In 1974, New York's COMEX futures market was opened to gold trading, paving the way to the "paper gold" derivatives and ETF's of our modern day. In December 2008, the notional value of all gold derivative contracts was $395 billion USD, or roughly equivalent to 15,000 metric tons of gold. To put this in perspective consider than futures markets are typically used as hedging operations for commodity producers, trading basis risk for price risk. Since the annual production of gold is around 2,500 metric tons, and the contracts are all within a year, the large notional value becomes questionable. And to put this in perspective with silver, in 2007 the equivalent of the entire aboveground stock of gold was exchanged every 269 trading days while the equivalent of the entire aboveground stock of silver is exchanged every 9 trading days.

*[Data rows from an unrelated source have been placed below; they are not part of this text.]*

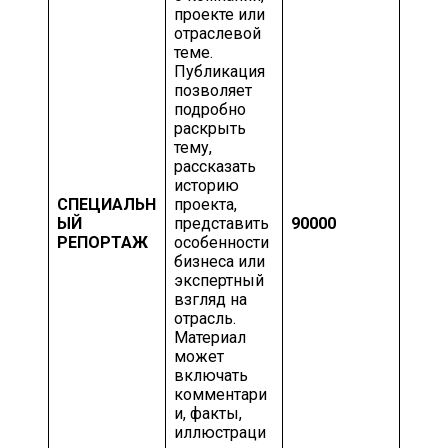
проекте или
отраслевой
теме.
Публикация
позволяет
подробно
раскрыть
тему,
рассказать
историю
СПЕЦИАЛЬН
проекта,
ЫЙ
представить
90000
РЕПОРТАЖ
особенности
бизнеса или
экспертный
взгляд на
отрасль.
Материал
может
включать
комментари
и, факты,
иллюстраци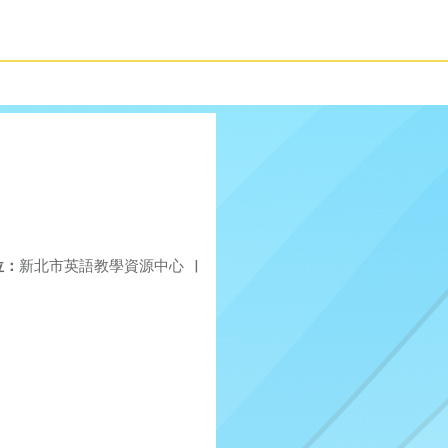
位：
新北市英語教學資源中心
|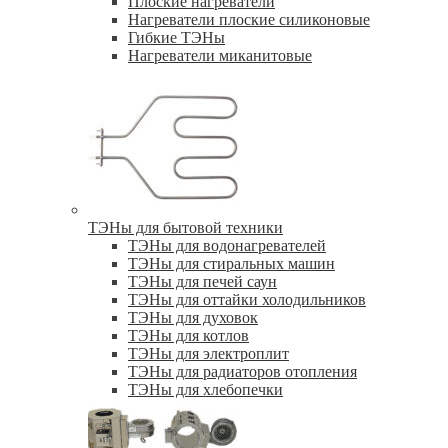
Плоские нагреватели
Нагреватели плоские силиконовые
Гибкие ТЭНы
Нагреватели миканитовые
ТЭНы для бытовой техники
ТЭНы для водонагревателей
ТЭНы для стиральных машин
ТЭНы для печей саун
ТЭНы для оттайки холодильников
ТЭНы для духовок
ТЭНы для котлов
ТЭНы для электроплит
ТЭНы для радиаторов отопления
ТЭНы для хлебопечки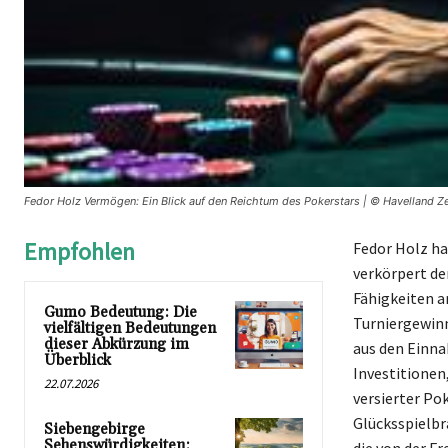
Fedor Holz Vermögen: Ein Blick auf den Reichtum des Pokerstars | © Havelland Ze
Empfohlen
Fedor Holz hat
verkörpert de
Fähigkeiten a
Gumo Bedeutung: Die
Turniergewinn
vielfältigen Bedeutungen
dieser Abkürzung im
aus den Einna
Überblick
Investitionen,
22.07.2026
versierter Po
Glücksspielbr
Siebengebirge
Sehenswürdigkeiten: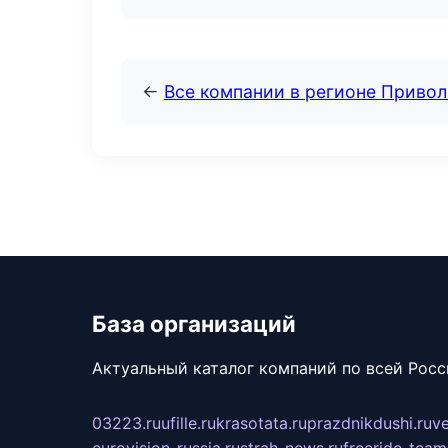
←
Все компании в регионе Приво
База организаций
Актуальный каталог компаний по всей Рос
03223.ru
ufille.ru
krasotata.ru
prazdnikdushi.ru
v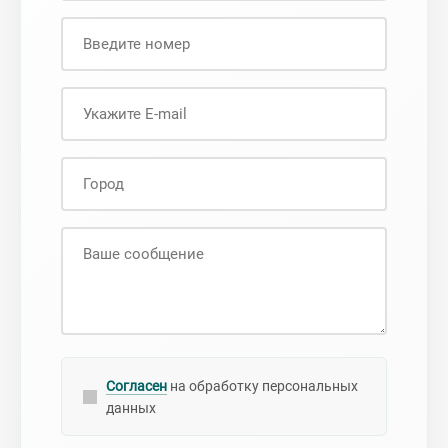
Согласен
на обработку персональных
данных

Here is another little known fact I dare not omit since gold is saved and not consumed, it's stocks-to-flow ratio is about 60. This means that there is the equivalent of ~60 years worth of production in aboveground stock for every year of mine production. This is in stark contrast to all other commodities, where the stock-to-flow ratio hovers around 1. Please see the graph. This ratio is the key reason why gold is money and a currency.

stocktoflows

Perhaps this chart Theodore Butler graciously allowed me to publish from his article "Making the Case" most aptly demonstrates the gold and silver manipulation by U.S. Banks below.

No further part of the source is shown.